▶ **What this task involves**: Starting from the line with "Questo sito utilizza", transcribe each line to the end of the records below. Copy them exactly and write nothing else.

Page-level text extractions
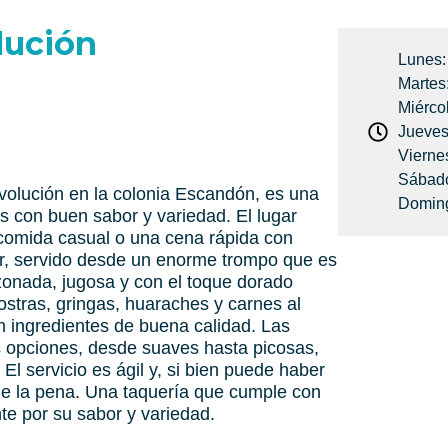
lución
Lunes:
Martes
Miérco
Jueves
Vierne
Sábado
olución en la colonia Escandón, es una
Doming
s con buen sabor y variedad. El lugar
 comida casual o una cena rápida con
or, servido desde un enorme trompo que es
zonada, jugosa y con el toque dorado
ostras, gringas, huaraches y carnes al
 ingredientes de buena calidad. Las
 opciones, desde suaves hasta picosas,
 El servicio es ágil y, si bien puede haber
le la pena. Una taquería que cumple con
te por su sabor y variedad.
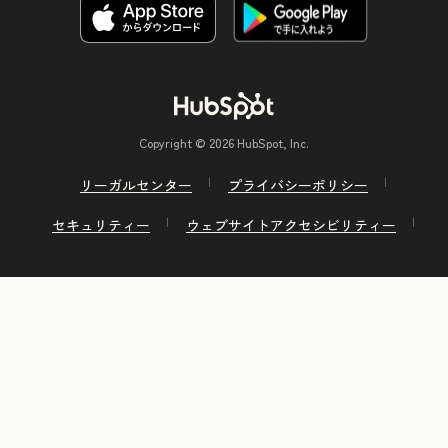
Copyright © 2026 HubSpot, Inc.
リーガルセンター
プライバシーポリシー
セキュリティー
ウェブサイトアクセシビリティー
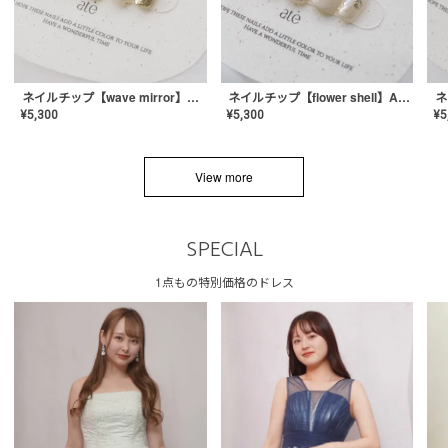
ネイルチップ【wave mirror】AE-CONA-04
ネイルチップ【flower shell】AE-CONA-03
¥
5,300
¥
5,300
¥
5
View more
SPECIAL
1点もの特別価格のドレス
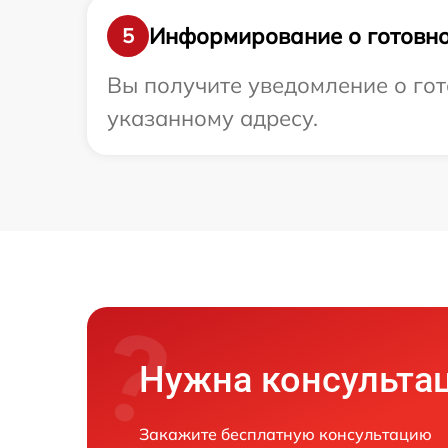
Информирование о готовно
5
Вы получите уведомление о гот
указанному адресу.
Нужна консульта
Закажите бесплатную консультацию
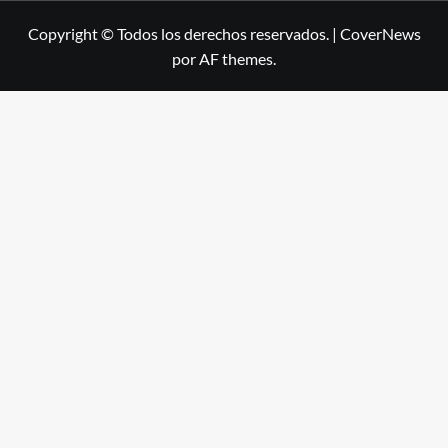
Copyright © Todos los derechos reservados.
|
CoverNews
por AF themes.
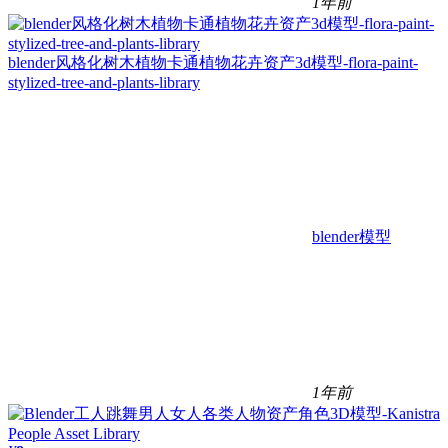
1年前
blender风格化树木植物卡通植物花卉资产3d模型-flora-paint-
stylized-tree-and-plants-library
blender模型
1年前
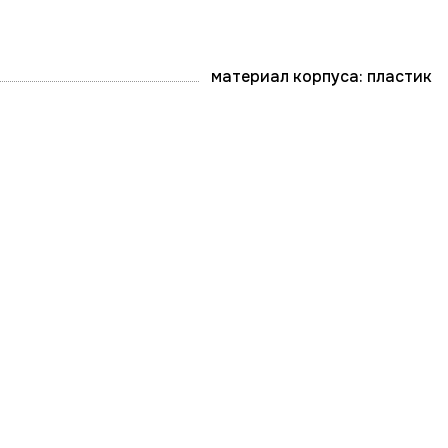
материал корпуса: пластик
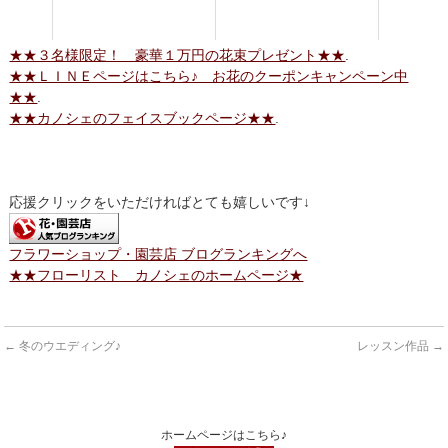
★★３名様限定！ 豪華１万円の花束プレゼント★★
.
★★ＬＩＮＥページはこちら♪ お花のクーポンキャンペーン中
★★
.
★★カノシェのフェイスブックページ★★
.
応援クリックをいただければとても嬉しいです↓
フラワーショップ・園芸店 ブログランキングへ
★★フローリスト カノシェのホームページ★
←
冬のウエディング♪
レッスン作品
→
ホームページはこちら♪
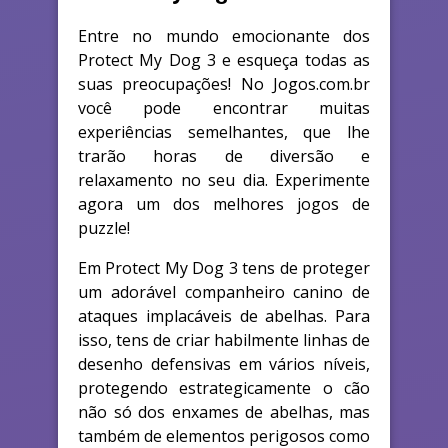
Entre no mundo emocionante dos
Protect My Dog 3 e esqueça todas as
suas preocupações! No Jogos.com.br
você pode encontrar muitas
experiências semelhantes, que lhe
trarão horas de diversão e
relaxamento no seu dia. Experimente
agora um dos melhores jogos de
puzzle!
Em Protect My Dog 3 tens de proteger
um adorável companheiro canino de
ataques implacáveis de abelhas. Para
isso, tens de criar habilmente linhas de
desenho defensivas em vários níveis,
protegendo estrategicamente o cão
não só dos enxames de abelhas, mas
também de elementos perigosos como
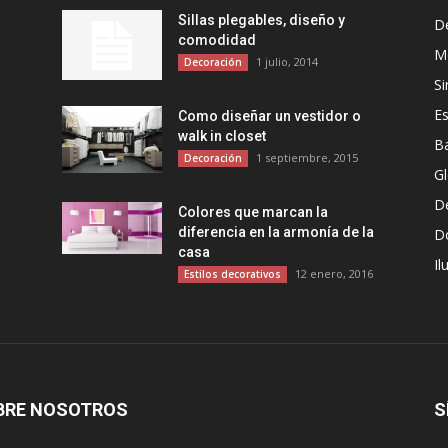
Sillas plegables, diseño y
D
comodidad
Mo
1 julio, 2014
Decoración
Si
Es
Como diseñar un vestidor o
walk in closet
B
1 septiembre, 2015
Decoración
G
D
Colores que marcan la
diferencia en la armonía de la
D
casa
Il
12 enero, 2016
Estilos decorativos
BRE NOSOTROS
S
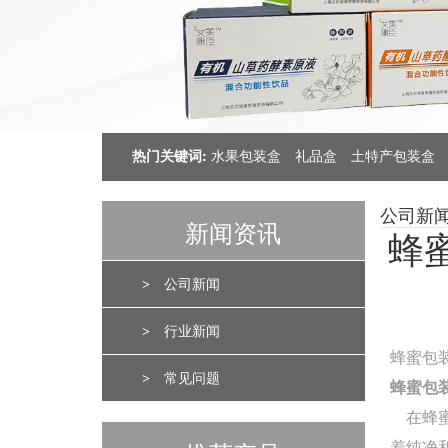
热门关键词:
水果包装盒
礼品盒
土特产包装盒
公司新
新闻资讯
蜂
>
公司新闻
>
行业新闻
蜂蜜包
>
常见问题
蜂蜜包
在蜂蜜
着纯净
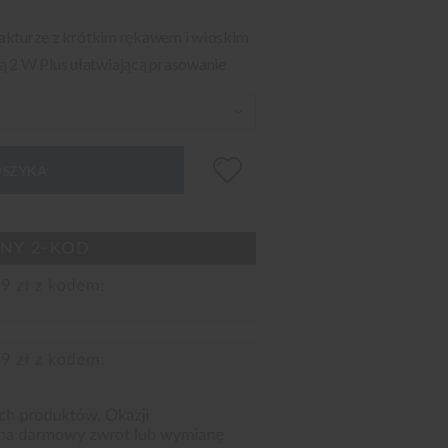
 fakturze z krótkim rękawem i włoskim
ą 2 W Plus ułatwiającą prasowanie
OSZYKA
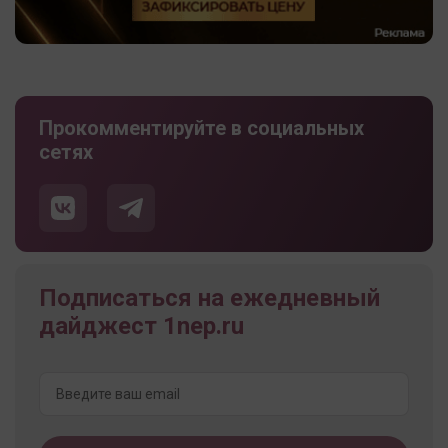
Прокомментируйте в социальных
сетях
Подписаться на ежедневный
дайджест 1nep.ru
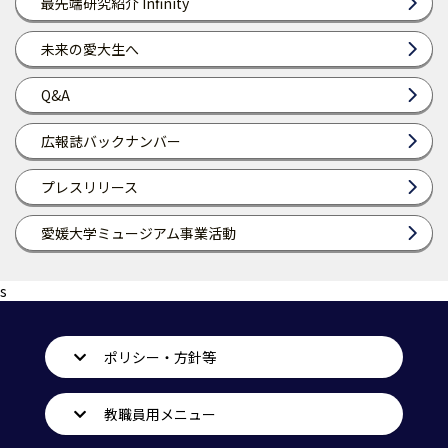
最先端研究紹介 Infinity
未来の愛大生へ
Q&A
広報誌バックナンバー
プレスリリース
愛媛大学ミュージアム事業活動
s
ポリシー・方針等
教職員用メニュー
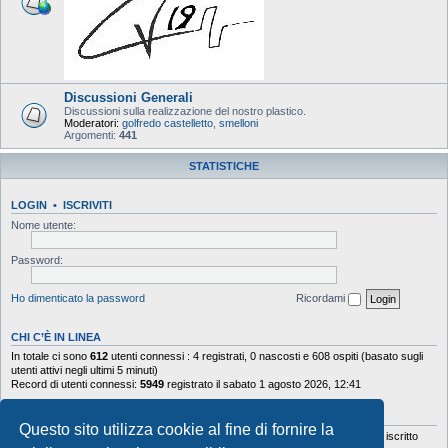
Discussioni Generali
Discussioni sulla realizzazione del nostro plastico.
Moderatori:
golfredo castelletto
,
smelloni
Argomenti:
441
STATISTICHE
LOGIN
•
ISCRIVITI
Nome utente:
Password:
Ho dimenticato la password
Ricordami
CHI C’È IN LINEA
In totale ci sono
612
utenti connessi : 4 registrati, 0 nascosti e 608 ospiti (basato sugli
utenti attivi negli ultimi 5 minuti)
Record di utenti connessi:
5949
registrato il sabato 1 agosto 2026, 12:41
STATISTICHE
Questo sito utilizza cookie al fine di fornire la
Totale messaggi
103644
• Totale argomenti
9878
• Totale iscritti
5630
• Ultimo iscritto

▶ **Reply to the exercise**:
Questo sito utilizza cookie al fine di fornire la
Totale messaggi
103644
• Totale argomenti
9878
• Totale iscritti
5630
• Ultimo iscritto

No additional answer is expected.